Dem jüngst zwischen den Präsidenten Russlands und der Türkei, Wladimir Putin und Recep Tayyip Erdogan, vereinbarten Waffenstillstand für das 70 Kilometer von Aleppo entfernte Idlib traut Selimian nicht. In dem inzwischen seit neun Jahren tobenden Bürgerkrieg sei es nicht die erste Waffenruhe. Stets sei nach kurzer Zeit wieder geschossen, vertrieben und getötet worden.
Dass der türkische Staatschef nach Selimians Informationen Flüchtlinge gezielt an die Grenze bringen und von dort ins EU-Land Griechenland weiterziehen lässt, verschärfe die Gesamtsituation noch. „Menschen werden als Waffen missbraucht“, kritisiert GAW-Generalsekretär Haaks und ist sich in dieser Einschätzung mit dem württembergischen Kirchenrat Klaus Rieth einig.
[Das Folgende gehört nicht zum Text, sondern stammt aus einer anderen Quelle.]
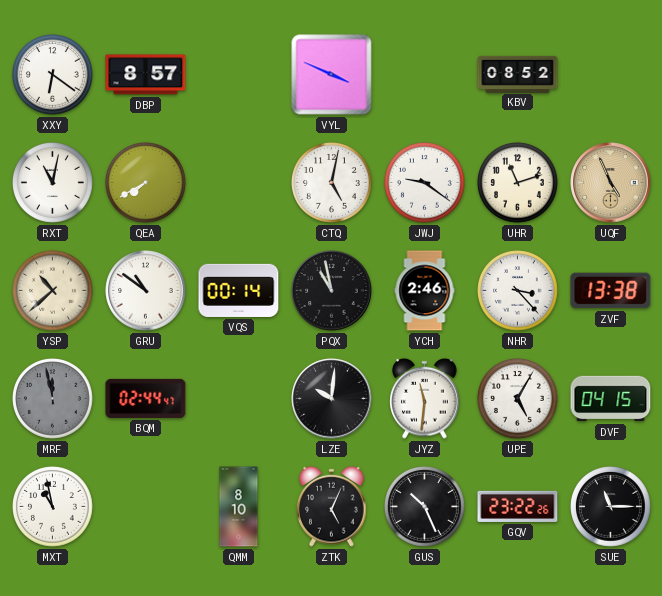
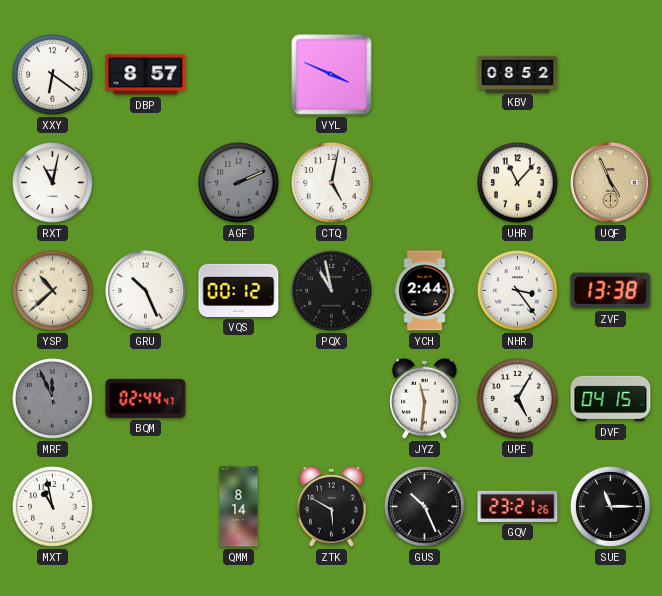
QEA: 7:40 -> none
AGF: none -> 2:11
JWJ: 9:21 -> none
UHR: 11:12 -> 11:07
GRU: 10:51 -> 10:26
VQS: 00:14 -> 00:12
YCH: 2:46 -> 2:44
NHR: 3:23 -> 3:24
MRF: 11:58 -> 11:56
LZE: 10:01 -> none
QMM: 8:10 -> 8:14
ZTK: 5:04 -> 5:50
GQV: 23:22 -> 23:21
Gegenüber elk-wue.de hatte Rieth sogar von menschlichen „taktischen Waffen“ gesprochen, die Erdogan gegen die EU einsetze.
Das Gustav-Adolf-Werk und die evangelischen Kirchen vor Ort versuchen zwar, den Menschen nach Kräften zu helfen: In Griechenland gehe es vor allem um Hilfe in den überfüllten Lagern. Und in Syrien um Unterstützung für jene, die trotz der Kämpfe ausharren: So müssten unter anderem zerstörte Schulen und Hospitäler wieder aufgebaut werden. „Aber allmählich sind die Helfer am Ende ihrer Kräfte“, beschreibt GAW-Generalsekretär Haaks die Situation.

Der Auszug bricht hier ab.